Oppenheim’s early artistic work concentrated largely on scrawl-like drawings, enigmatic paintings, uncanny objects, collages, and designs for jewellery and other fashion accessories. It was in 1936 that her perhaps best-known and iconically Surrealist work, Le Déjeuner en fourrure, was created: a cup, a saucer, and a small spoon covered in fur. After its first presentation at Galerie Cahiers d’Art, the object was included in the groundbreaking ‘Fantastic Art, Dada, Surrealism’ exhibition at MoMA (1936–37) before being purchased for the museum by its then director, Alfred Barr.
For the now world-famous young artist, this was followed by a prolonged crisis of creativity and identity. She felt too neutered as a mere muse—reduced to her objet trouvé. She moved to a studio in Bern, where she found a new climate that was highly fruitful for her artistic work.

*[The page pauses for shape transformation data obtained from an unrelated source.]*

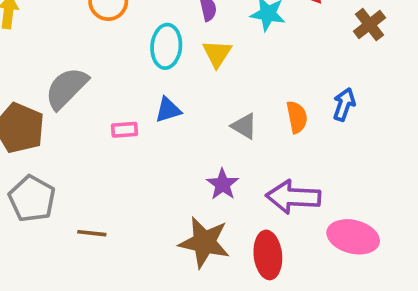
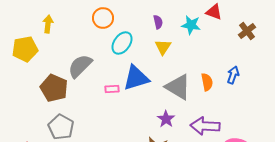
cyan ellipse: (166, 46) -> (122, 43), moved, turned 30
blue triangle: (168, 110) -> (136, 78), size x1.8
gray triangle: (244, 126) -> (178, 87), size x1.8

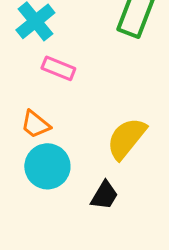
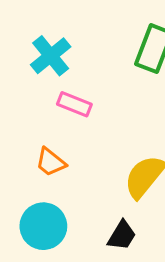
cyan circle: (47, 166) -> (43, 226), moved

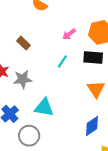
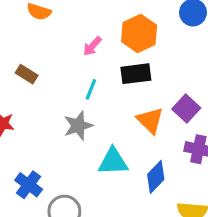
gray star: (23, 79) -> (78, 126), moved
cyan triangle: (44, 107) -> (113, 162), moved

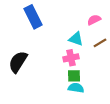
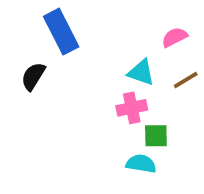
black semicircle: (18, 62) -> (33, 76), moved, size x0.7
green square: (74, 76) -> (156, 136), moved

Although she broke with the Parisian Surrealists, many ideas that were central to the early twentieth century remained immanent in her work. Bridging genres and combining materials—drawings, paintings, sketches, designs, fashion and jewellery, furniture and textiles—her works are fantastical and fanciful, poetic and ironic, humorous and earnest. It’s always a game: combinations of colour and form, various materials, sensations and alienation. Her works are at times possessed of a geometric clarity, at others of a lyrical abstraction.
Starting in the late 60s, Meret Oppenheim began to be rediscovered internationally via solo and group exhibitions. In 1967 Moderna Museet in Stockholm showed her first retrospective. Her questioning of gender roles, which in Paris was still seen as a patriarchally determined femininity, culminated in a comprehensive theory of androgyny, set explicitly against a ‘feminine’ art: ‘In the spiritual realm there is no difference between men and women, the difference exists only in the animalistic—for the spirit is androgynous.’ It is this attitude that later made her a guiding light for generations of artists.
The exhibition at Meyer Riegger, Berlin, shows a broad spectrum of Meret Oppenheim’s work. The poetic series Parapapillonneries (1976), with six coloured lithographs and a poem by André Pieyre de Mandiargues, presents the lifecycle of a butterfly like a cinematic storyboard. The drawings in Designs for Porcelain Objects (1970) seems to have come to life in the group of sculptures titled Six Primitive Animals and a Sea Snail Shell (1978). Newspaper in the Forest (1973) has the appearance of a crossword; there is a temptation to fill in the empty spaces on the page with letters, to try and solve the puzzle, and the work’s pasted-on wool immediately evoke associations with Le Déjeuner en fourrure.
Many of the works exhibit a central motif of Oppenheim’s art: celestial bodies and objects such as clouds, stars, moons, and suns. A cat-like animal travels in a satellite capsule (Le jeune prince II, 1968); or we see vague Stars behind Clouds (1967).
Alongside numerous drawings and lithographs, the exhibition covers sculptural works such as Er sieht sich um (He Turns Round) (1971) and Table with Bird’s Feet (1939), alongside two important editions: Primeval Venus (1993, 1978) and The Ear of Giacometti (1933, 1977).